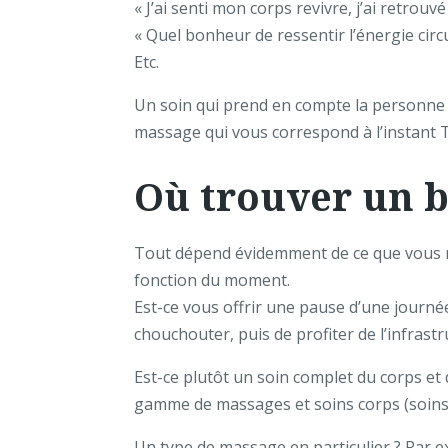
« J’ai senti mon corps revivre, j’ai retrou
« Quel bonheur de ressentir l’énergie circu
Etc.
Un soin qui prend en compte la personne 
massage qui vous correspond à l’instant T
Où trouver un 
Tout dépend évidemment de ce que vous re
fonction du moment.
Est-ce vous offrir une pause d’une journ
chouchouter, puis de profiter de l’infrast
Est-ce plutôt un soin complet du corps et 
gamme de massages et soins corps (soins d
Un type de massage en particulier ? Par e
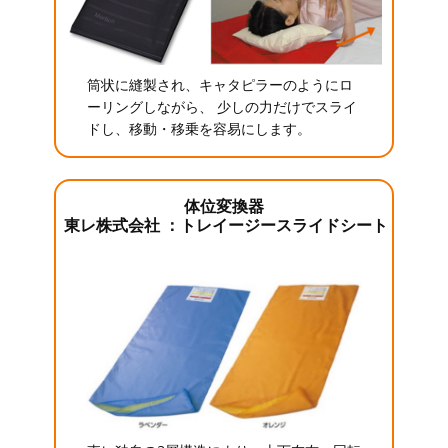
筒状に縫製され、キャタピラーのようにロ
ーリングしながら、 少しの力だけでスライ
ドし、移動・移乗を容易にします。
体位変換器
東レ株式会社 ：トレイージースライドシート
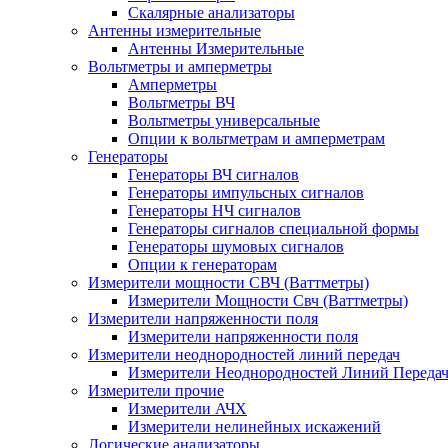
Скалярные анализаторы
Антенны измерительные
Антенны Измерительные
Вольтметры и амперметры
Амперметры
Вольтметры ВЧ
Вольтметры универсальные
Опции к вольтметрам и амперметрам
Генераторы
Генераторы ВЧ сигналов
Генераторы импульсных сигналов
Генераторы НЧ сигналов
Генераторы сигналов специальной формы
Генераторы шумовых сигналов
Опции к генераторам
Измерители мощности СВЧ (Ваттметры)
Измерители Мощности Свч (Ваттметры)
Измерители напряженности поля
Измерители напряженности поля
Измерители неоднородностей линий передач
Измерители Неоднородностей Линий Переда
Измерители прочие
Измерители АЧХ
Измерители нелинейных искажений
Логические анализаторы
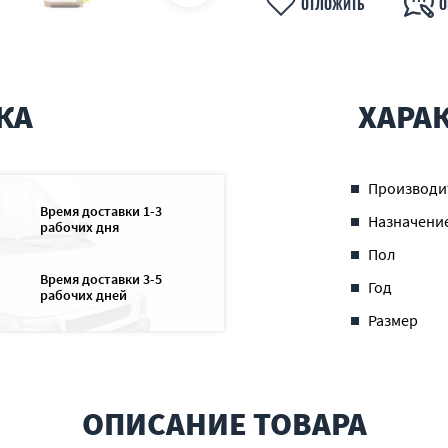
ОТЛОЖИТЬ
О
КА
ХАРА
Производи
Время доставки 1-3
Назначени
рабочих дня
Пол
Время доставки 3-5
Год
рабочих дней
Размер
ОПИСАНИЕ ТОВАРА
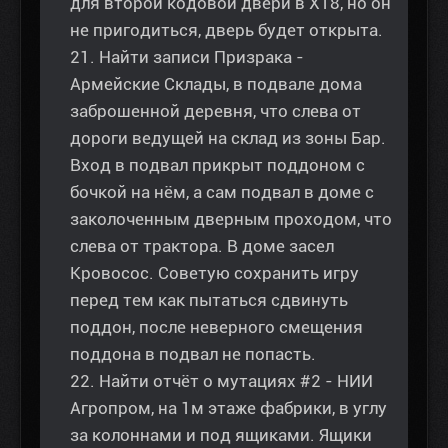
для второй кодовой двери в Х18, но он
не пригодиться, дверь будет открыта.
21. Найти записи Призрака -
Армейские Склады, в подвале дома
заброшенной деревня, что слева от
дороги ведущей на склад из зоны Бар.
Вход в подвал прикрыт поддоном с
бочкой на нём, а сам подвал в доме с
заколоченным дверным проходом, что
слева от трактора. В доме засел
Кровосос. Советую сохранить игру
перед тем как пытаться сдвинуть
поддон, после неверного смещения
поддона в подвал не попасть.
22. Найти отчёт о мутациях #2 - НИИ
Агропром, на 1м этаже фабрики, в углу
за колоннами и под ящиками. Ящики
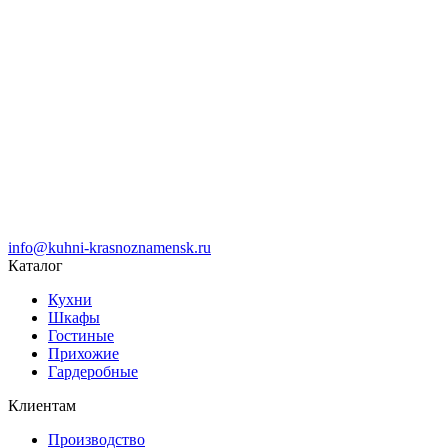
info@kuhni-krasnoznamensk.ru
Каталог
Кухни
Шкафы
Гостиные
Прихожие
Гардеробные
Клиентам
Производство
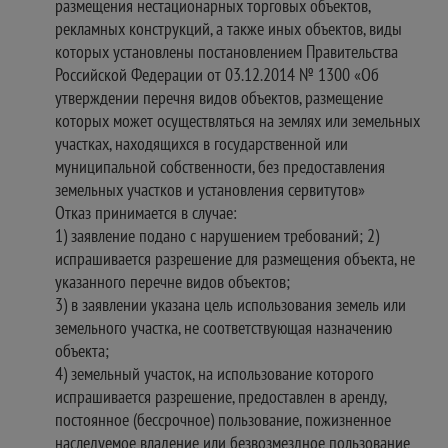
размещения нестационарных торговых объектов,
рекламных конструкций, а также иных объектов, виды
которых установлены постановлением Правительства
Российской Федерации от 03.12.2014 № 1300 «Об
утверждении перечня видов объектов, размещение
которых может осуществляться на землях или земельных
участках, находящихся в государственной или
муниципальной собственности, без предоставления
земельных участков и установления сервитутов»
Отказ принимается в случае:
1) заявление подано с нарушением требований; 2)
испрашивается разрешение для размещения объекта, не
указанного перечне видов объектов;
3) в заявлении указана цель использования земель или
земельного участка, не соответствующая назначению
объекта;
4) земельный участок, на использование которого
испрашивается разрешение, предоставлен в аренду,
постоянное (бессрочное) пользование, пожизненное
наследуемое владение или безвозмездное пользование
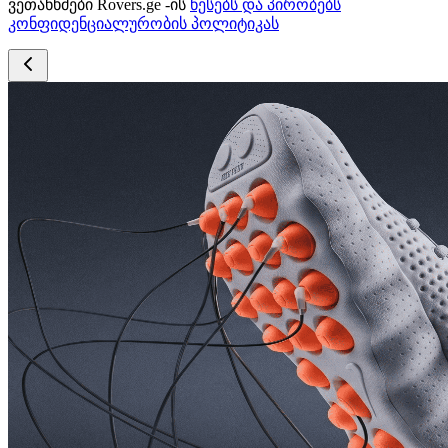
ვეთანხმები Rovers.ge -ის
წესებს და პირობებს
კონფიდენციალურობის პოლიტიკას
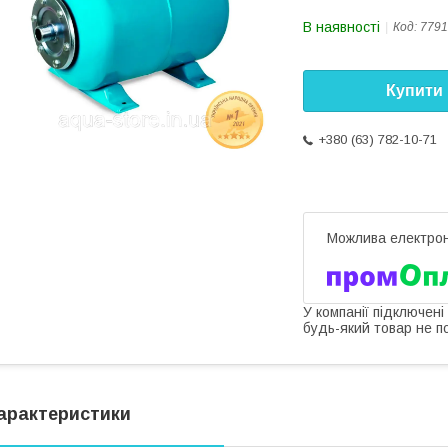
В наявності
Код:
7791
Купити
+380 (63) 782-10-71
У компанії підключені
будь-який товар не п
арактеристики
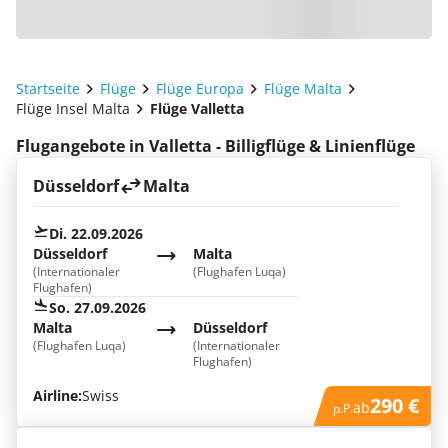
Startseite
Flüge
Flüge Europa
Flüge Malta
Flüge Insel Malta
Flüge Valletta
Flugangebote in Valletta - Billigflüge & Linienflüge
Düsseldorf
Malta
Di. 22.09.2026
Düsseldorf
Malta
(Internationaler
(Flughafen Luqa)
Flughafen)
So. 27.09.2026
Malta
Düsseldorf
(Flughafen Luqa)
(Internationaler
Flughafen)
Airline:
Swiss
290 €
ab
p.P.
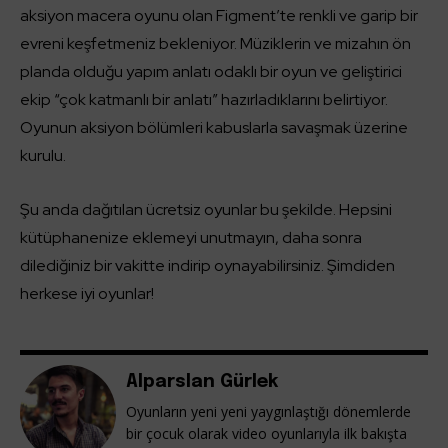
aksiyon macera oyunu olan Figment’te renkli ve garip bir
evreni keşfetmeniz bekleniyor. Müziklerin ve mizahın ön
planda olduğu yapım anlatı odaklı bir oyun ve geliştirici
ekip “çok katmanlı bir anlatı” hazırladıklarını belirtiyor.
Oyunun aksiyon bölümleri kabuslarla savaşmak üzerine
kurulu.
Şu anda dağıtılan ücretsiz oyunlar bu şekilde. Hepsini
kütüphanenize eklemeyi unutmayın, daha sonra
dilediğiniz bir vakitte indirip oynayabilirsiniz. Şimdiden
herkese iyi oyunlar!
Alparslan Gürlek
Oyunların yeni yeni yaygınlaştığı dönemlerde
bir çocuk olarak video oyunlarıyla ilk bakışta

→ The problem: When you reach the line holding "заброшенной деревня, что слева от" in the listing above, begin retyping exactly, and stop once the line holding "1) заявление подано" is done; pictures stay out.

→ Answer to this task:
заброшенной деревня, что слева от
дороги ведущей на склад из зоны Бар.
Вход в подвал прикрыт поддоном с
бочкой на нём, а сам подвал в доме с
заколоченным дверным проходом, что
слева от трактора. В доме засел
Кровосос. Советую сохранить игру
перед тем как пытаться сдвинуть
поддон, после неверного смещения
поддона в подвал не попасть.
22. Найти отчёт о мутациях #2 - НИИ
Агропром, на 1м этаже фабрики, в углу
за колоннами и под ящиками. Ящики
info@kuhni-krasnoznamensk.ru
Каталог
Кухни
Шкафы
Гостиные
Прихожие
Гардеробные
Клиентам
Производство
размещения нестационарных торговых объектов,
рекламных конструкций, а также иных объектов, виды
которых установлены постановлением Правительства
Российской Федерации от 03.12.2014 № 1300 «Об
утверждении перечня видов объектов, размещение
которых может осуществляться на землях или земельных
участках, находящихся в государственной или
муниципальной собственности, без предоставления
земельных участков и установления сервитутов»
Отказ принимается в случае:
1) заявление подано с нарушением требований; 2)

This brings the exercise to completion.